In regards to weather conditions, Priyantha advises, “The best time to visit is from October to April – when the bay is blue and the sea is calm with light winds and blue sky. It is hoped the Pandemic will be heading towards the backend as during these six months all the conditions are spot on to enjoy some wonderful cruising experiences”.
The two monsoon winds providing rain to the two corners of the country at various periods to all of the island also make Sri Lanka a year round destination. The north east winds make the south western coast sunny and the sea calm from November to March. The South West winds quiet East Coast waters and the days are filled with constant sunshine.
Priyantha Perera vast experience covers several decades of providing agency services to ships calling in the Ports of Sri Lanka, including Superyachts M.Y. Vava, M.Y. Queen Miri, M.Y. Talisman, M.Y. Intrepid, M.Y. Talisman C, M.Y. Laurel L (calling in to Colombo for dry dock repairs) M.Y. Cloud 9, and S.Y. Hemisphere, the world’s largest luxury catamaran. Captain Glen of 47.30 metre custom-built Vava mega motor yacht departing Sri Lanka wrote to Mr Perera:
“Many thanks, Priyantha, for your kind assistance and for your help with all our inquires as it helped us to complete the simple tasks we needed to take on and also allowed us to understand a little about Sri Lankan ways. I am happy that we came to Sri Lanka as it gave the crew a great opportunity to have some very interesting time ashore in a country most of us have never visited. They all fully enjoyed the experience and I can certainly expect that some of them will likely return for visits in the future.”
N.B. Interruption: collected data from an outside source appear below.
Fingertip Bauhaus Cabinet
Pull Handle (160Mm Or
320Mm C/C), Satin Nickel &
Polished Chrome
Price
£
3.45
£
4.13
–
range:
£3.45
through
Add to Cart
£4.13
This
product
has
When the luxury charter motor yacht Cloudbreak was cruising in late May in Southeast Asia and needed to refuel and provision before continuing on route to the Mediterranean, APS branches in Phuket and Sri Lanka supported the Captain throughout the process. Although Covid-19 restrictions created delays in provisioning and obstacles for engine repairs, both situations were resolved swiftly and to the satisfaction of Captain Jerry and the crew of Cloudbreak, with remote assistance allowing the engineers on the ground and the crew to adapt to the situation.
A rise in a number of luxury yacht building facilities in Sri Lanka, previously being developed, is expected to continue at the Pandemic backend, which is expected to lead to a boom in yachting. A few companies are in full operation designing and building yachts, masts, sails, yards, cordage, electrical components, mini marines and moorings.
Also needed and hopefully fully underway in the future and previously in play, is a technical school down south. The school trains youth from fishing villages to build yachts and offers training in electrical engineering, engine repairs and maintenance. Another academy trains students in sailing skills and ocean conservation.
Sri Lanka is looking toward to fully operating these schools and to welcoming more yachts and providing wonderful boating experiences, with new and enhanced harbours and a premiering boat show.